PROBLEM TO SOLVE:
Give back the listing underneath, unchanged and complete.

PROVIDED RECORDS:

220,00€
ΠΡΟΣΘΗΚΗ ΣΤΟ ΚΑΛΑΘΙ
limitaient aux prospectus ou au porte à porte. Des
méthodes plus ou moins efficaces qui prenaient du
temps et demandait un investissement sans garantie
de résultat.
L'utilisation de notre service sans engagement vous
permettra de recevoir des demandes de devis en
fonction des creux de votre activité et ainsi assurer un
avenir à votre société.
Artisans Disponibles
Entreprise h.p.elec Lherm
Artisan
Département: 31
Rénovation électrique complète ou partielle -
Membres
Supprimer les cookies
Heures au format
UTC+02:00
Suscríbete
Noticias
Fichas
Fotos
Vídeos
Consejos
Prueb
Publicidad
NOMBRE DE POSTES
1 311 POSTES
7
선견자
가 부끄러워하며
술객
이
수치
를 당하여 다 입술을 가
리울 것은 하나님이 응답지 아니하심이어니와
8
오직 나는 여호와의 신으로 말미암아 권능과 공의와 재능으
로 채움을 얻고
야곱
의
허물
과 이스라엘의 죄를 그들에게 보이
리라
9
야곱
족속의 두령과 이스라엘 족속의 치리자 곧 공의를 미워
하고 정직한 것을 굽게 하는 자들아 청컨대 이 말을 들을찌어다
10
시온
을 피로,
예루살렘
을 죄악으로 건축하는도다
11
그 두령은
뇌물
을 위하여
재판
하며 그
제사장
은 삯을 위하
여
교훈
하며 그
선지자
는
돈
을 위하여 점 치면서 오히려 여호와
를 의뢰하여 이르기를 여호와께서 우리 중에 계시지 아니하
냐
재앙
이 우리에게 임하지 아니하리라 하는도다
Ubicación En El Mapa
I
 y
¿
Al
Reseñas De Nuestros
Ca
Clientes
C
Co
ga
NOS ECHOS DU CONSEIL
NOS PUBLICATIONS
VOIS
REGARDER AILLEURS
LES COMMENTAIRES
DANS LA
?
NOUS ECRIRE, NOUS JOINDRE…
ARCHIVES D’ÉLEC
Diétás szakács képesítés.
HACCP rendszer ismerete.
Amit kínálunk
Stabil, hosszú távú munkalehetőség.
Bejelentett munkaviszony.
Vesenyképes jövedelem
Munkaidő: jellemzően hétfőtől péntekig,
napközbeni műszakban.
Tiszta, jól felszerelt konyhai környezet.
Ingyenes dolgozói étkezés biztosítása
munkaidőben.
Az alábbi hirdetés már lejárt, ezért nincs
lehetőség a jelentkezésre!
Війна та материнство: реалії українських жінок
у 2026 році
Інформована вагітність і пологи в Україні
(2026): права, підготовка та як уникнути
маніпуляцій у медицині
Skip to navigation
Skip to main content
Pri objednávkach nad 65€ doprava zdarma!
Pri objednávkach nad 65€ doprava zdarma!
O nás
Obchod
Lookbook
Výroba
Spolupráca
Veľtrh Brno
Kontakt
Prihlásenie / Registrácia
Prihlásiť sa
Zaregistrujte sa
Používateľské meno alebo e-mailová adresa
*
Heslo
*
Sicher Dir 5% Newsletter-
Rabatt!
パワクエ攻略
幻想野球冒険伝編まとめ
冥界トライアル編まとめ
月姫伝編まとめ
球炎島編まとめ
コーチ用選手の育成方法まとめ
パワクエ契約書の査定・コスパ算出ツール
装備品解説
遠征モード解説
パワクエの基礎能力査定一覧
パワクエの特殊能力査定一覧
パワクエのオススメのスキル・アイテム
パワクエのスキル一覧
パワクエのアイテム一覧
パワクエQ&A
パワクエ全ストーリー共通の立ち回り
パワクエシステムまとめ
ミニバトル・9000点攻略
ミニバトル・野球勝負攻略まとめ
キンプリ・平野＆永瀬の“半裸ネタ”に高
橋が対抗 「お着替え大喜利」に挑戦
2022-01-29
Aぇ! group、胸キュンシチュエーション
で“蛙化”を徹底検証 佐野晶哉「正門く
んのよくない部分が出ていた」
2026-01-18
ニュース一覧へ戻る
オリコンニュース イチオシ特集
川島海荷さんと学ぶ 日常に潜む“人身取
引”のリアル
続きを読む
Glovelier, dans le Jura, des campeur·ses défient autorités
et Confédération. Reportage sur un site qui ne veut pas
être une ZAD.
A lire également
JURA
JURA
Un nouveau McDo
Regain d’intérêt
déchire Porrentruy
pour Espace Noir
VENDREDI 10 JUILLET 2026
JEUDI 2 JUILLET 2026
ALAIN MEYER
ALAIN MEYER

PROBLEM SOLUTION:
220,00€
ΠΡΟΣΘΗΚΗ ΣΤΟ ΚΑΛΑΘΙ
limitaient aux prospectus ou au porte à porte. Des
méthodes plus ou moins efficaces qui prenaient du
temps et demandait un investissement sans garantie
de résultat.
L'utilisation de notre service sans engagement vous
permettra de recevoir des demandes de devis en
fonction des creux de votre activité et ainsi assurer un
avenir à votre société.
Artisans Disponibles
Entreprise h.p.elec Lherm
Artisan
Département: 31
Rénovation électrique complète ou partielle -
Membres
Supprimer les cookies
Heures au format
UTC+02:00
Suscríbete
Noticias
Fichas
Fotos
Vídeos
Consejos
Prueb
Publicidad
NOMBRE DE POSTES
1 311 POSTES
7
선견자
가 부끄러워하며
술객
이
수치
를 당하여 다 입술을 가
리울 것은 하나님이 응답지 아니하심이어니와
8
오직 나는 여호와의 신으로 말미암아 권능과 공의와 재능으
로 채움을 얻고
야곱
의
허물
과 이스라엘의 죄를 그들에게 보이
리라
9
야곱
족속의 두령과 이스라엘 족속의 치리자 곧 공의를 미워
하고 정직한 것을 굽게 하는 자들아 청컨대 이 말을 들을찌어다
10
시온
을 피로,
예루살렘
을 죄악으로 건축하는도다
11
그 두령은
뇌물
을 위하여
재판
하며 그
제사장
은 삯을 위하
여
교훈
하며 그
선지자
는
돈
을 위하여 점 치면서 오히려 여호와
를 의뢰하여 이르기를 여호와께서 우리 중에 계시지 아니하
냐
재앙
이 우리에게 임하지 아니하리라 하는도다
Ubicación En El Mapa
I
 y
¿
Al
Reseñas De Nuestros
Ca
Clientes
C
Co
ga
NOS ECHOS DU CONSEIL
NOS PUBLICATIONS
VOIS
REGARDER AILLEURS
LES COMMENTAIRES
DANS LA
?
NOUS ECRIRE, NOUS JOINDRE…
ARCHIVES D’ÉLEC
Diétás szakács képesítés.
HACCP rendszer ismerete.
Amit kínálunk
Stabil, hosszú távú munkalehetőség.
Bejelentett munkaviszony.
Vesenyképes jövedelem
Munkaidő: jellemzően hétfőtől péntekig,
napközbeni műszakban.
Tiszta, jól felszerelt konyhai környezet.
Ingyenes dolgozói étkezés biztosítása
munkaidőben.
Az alábbi hirdetés már lejárt, ezért nincs
lehetőség a jelentkezésre!
Війна та материнство: реалії українських жінок
у 2026 році
Інформована вагітність і пологи в Україні
(2026): права, підготовка та як уникнути
маніпуляцій у медицині
Skip to navigation
Skip to main content
Pri objednávkach nad 65€ doprava zdarma!
Pri objednávkach nad 65€ doprava zdarma!
O nás
Obchod
Lookbook
Výroba
Spolupráca
Veľtrh Brno
Kontakt
Prihlásenie / Registrácia
Prihlásiť sa
Zaregistrujte sa
Používateľské meno alebo e-mailová adresa
*
Heslo
*
Sicher Dir 5% Newsletter-
Rabatt!
パワクエ攻略
幻想野球冒険伝編まとめ
冥界トライアル編まとめ
月姫伝編まとめ
球炎島編まとめ
コーチ用選手の育成方法まとめ
パワクエ契約書の査定・コスパ算出ツール
装備品解説
遠征モード解説
パワクエの基礎能力査定一覧
パワクエの特殊能力査定一覧
パワクエのオススメのスキル・アイテム
パワクエのスキル一覧
パワクエのアイテム一覧
パワクエQ&A
パワクエ全ストーリー共通の立ち回り
パワクエシステムまとめ
ミニバトル・9000点攻略
ミニバトル・野球勝負攻略まとめ
キンプリ・平野＆永瀬の“半裸ネタ”に高
橋が対抗 「お着替え大喜利」に挑戦
2022-01-29
Aぇ! group、胸キュンシチュエーション
で“蛙化”を徹底検証 佐野晶哉「正門く
んのよくない部分が出ていた」
2026-01-18
ニュース一覧へ戻る
オリコンニュース イチオシ特集
川島海荷さんと学ぶ 日常に潜む“人身取
引”のリアル
続きを読む
Glovelier, dans le Jura, des campeur·ses défient autorités
et Confédération. Reportage sur un site qui ne veut pas
être une ZAD.
A lire également
JURA
JURA
Un nouveau McDo
Regain d’intérêt
déchire Porrentruy
pour Espace Noir
VENDREDI 10 JUILLET 2026
JEUDI 2 JUILLET 2026
ALAIN MEYER
ALAIN MEYER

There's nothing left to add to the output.